Microsoft has been trading above $US40 for most of the year (at times even reaching near historic highs), but analysts from Citi believe stock price will likely crash to $US36 after Microsoft reports earnings later this month.
It’s rare these days for big Wall Street firms to actually tell investors to sell a stock, but the Citi team, led by analyst Walter Pritchard, is doing exactly that:
We rate shares of Microsoft a Sell. We believe shares are being buoyed by excitement around new CEO Nadella and cloud services.
There’s a lot of controversy around Microsoft right now, its stock price and how its new CEO Satya Nadella will be able to monetise his vision for the company.
Nadella’s plans include giving away the next version of Windows, Windows 10, for a year to consumers, as well as offering free versions for small devices; pushing its enterprise customers to cloud services, some of which are low margin, in the hopes of enticing them to also buy higher margin cloud services; and bringing to market a whole new set of apps and technologies that let people work smarter, faster, and collaboratively on any platform, — not just Windows, but also iOS and Android.
While most analysts believe in the long-term vision, they remain concerned about the mid-term.
Pritchard is particularly concerned about:
- Continued decline of the PC market that is not offset by Microsoft’s small share of the smartphone market.
- Cannibalization of the company’s high-margin cash cow businesses, including Windows and Office, replaced by lower-margin cloud-based businesses.
- More debt on the books to offset the decrease in cash flow and still meet the promises for stock buy-backs.
- and, like all the bears these days, he also warns there could be a bigger hit from the foreign exchange rate, which is plaguing all US multinationals.
Pritchard summarized his view:
MSFT is wrestling with difficult strategic issues where we believe there are no easy answers (Windows challenges and associated consumer monetisation, cloud transition / margins while maintaining developer relevance).

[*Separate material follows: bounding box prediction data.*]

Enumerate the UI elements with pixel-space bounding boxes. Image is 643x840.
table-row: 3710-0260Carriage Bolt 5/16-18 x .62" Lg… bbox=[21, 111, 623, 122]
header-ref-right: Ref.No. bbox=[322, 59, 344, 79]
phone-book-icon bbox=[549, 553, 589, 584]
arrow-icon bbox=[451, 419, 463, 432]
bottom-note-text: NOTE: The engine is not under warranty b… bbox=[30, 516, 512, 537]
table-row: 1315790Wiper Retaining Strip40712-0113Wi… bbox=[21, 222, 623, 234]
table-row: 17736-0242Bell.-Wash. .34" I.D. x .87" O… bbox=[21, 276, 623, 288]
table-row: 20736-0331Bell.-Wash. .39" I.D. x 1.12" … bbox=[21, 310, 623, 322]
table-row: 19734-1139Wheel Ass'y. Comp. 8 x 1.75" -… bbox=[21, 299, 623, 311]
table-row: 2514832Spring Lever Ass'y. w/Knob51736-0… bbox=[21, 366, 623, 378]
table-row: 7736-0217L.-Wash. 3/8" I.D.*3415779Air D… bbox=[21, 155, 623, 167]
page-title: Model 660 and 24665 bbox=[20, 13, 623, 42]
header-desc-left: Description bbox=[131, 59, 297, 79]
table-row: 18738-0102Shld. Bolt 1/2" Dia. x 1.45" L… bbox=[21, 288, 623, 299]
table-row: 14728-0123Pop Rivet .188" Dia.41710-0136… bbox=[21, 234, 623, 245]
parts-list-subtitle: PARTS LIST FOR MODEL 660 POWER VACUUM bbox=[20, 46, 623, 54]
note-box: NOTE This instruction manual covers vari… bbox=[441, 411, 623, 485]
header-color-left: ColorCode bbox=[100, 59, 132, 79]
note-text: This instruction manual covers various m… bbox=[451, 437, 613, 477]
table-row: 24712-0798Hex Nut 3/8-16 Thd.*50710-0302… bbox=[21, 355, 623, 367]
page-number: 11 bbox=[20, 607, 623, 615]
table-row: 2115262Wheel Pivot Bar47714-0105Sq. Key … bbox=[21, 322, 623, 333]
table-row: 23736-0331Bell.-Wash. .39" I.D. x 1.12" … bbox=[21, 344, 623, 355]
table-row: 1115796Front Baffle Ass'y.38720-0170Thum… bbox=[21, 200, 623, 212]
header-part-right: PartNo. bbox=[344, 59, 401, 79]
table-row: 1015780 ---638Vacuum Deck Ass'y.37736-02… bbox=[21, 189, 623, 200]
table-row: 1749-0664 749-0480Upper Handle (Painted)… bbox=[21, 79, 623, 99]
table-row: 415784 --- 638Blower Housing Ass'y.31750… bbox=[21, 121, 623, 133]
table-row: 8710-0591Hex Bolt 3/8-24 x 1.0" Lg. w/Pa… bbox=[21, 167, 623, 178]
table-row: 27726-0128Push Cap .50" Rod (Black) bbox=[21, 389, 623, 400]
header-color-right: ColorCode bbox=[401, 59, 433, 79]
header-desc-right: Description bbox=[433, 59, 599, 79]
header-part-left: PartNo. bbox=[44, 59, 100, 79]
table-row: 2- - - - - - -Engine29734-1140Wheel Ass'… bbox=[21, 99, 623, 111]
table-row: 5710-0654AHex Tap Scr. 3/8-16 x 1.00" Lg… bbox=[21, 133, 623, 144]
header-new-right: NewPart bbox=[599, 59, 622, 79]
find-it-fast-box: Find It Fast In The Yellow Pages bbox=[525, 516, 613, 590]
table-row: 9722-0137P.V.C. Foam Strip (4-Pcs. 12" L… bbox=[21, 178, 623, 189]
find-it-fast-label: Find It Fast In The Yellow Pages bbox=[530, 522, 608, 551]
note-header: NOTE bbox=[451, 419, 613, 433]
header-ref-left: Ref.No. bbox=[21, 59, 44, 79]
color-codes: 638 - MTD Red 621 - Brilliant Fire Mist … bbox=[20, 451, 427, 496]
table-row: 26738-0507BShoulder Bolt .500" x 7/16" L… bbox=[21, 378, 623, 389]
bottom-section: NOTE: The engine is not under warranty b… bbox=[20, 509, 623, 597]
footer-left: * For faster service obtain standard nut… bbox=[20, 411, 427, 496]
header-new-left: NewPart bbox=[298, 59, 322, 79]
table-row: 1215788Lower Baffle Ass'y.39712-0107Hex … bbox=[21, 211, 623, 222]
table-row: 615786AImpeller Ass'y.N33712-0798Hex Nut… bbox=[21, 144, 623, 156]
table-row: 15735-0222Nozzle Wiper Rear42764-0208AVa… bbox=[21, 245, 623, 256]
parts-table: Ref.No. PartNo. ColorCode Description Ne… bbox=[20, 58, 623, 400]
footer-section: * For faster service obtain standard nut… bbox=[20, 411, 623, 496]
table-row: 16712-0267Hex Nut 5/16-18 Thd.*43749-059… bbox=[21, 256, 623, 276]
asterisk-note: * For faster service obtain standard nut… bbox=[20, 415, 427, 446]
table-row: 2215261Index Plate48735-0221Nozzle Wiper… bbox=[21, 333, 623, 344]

We expect some of this to be highlighted at BUILD developer conference (Apr 29th) where Windows will be the focus. We believe these strategic quandaries are more likely to results in further multiple contraction.
Pritchard’s bearish view is echoed by others like Goldman Sachs, who also rates the stock a sell.
But that view is being countered by more optimistic analysts, like Wells Fargo, who think Microsoft has a clear plan, and that stock will leap as the company shows progress in its key new areas, like cloud computing.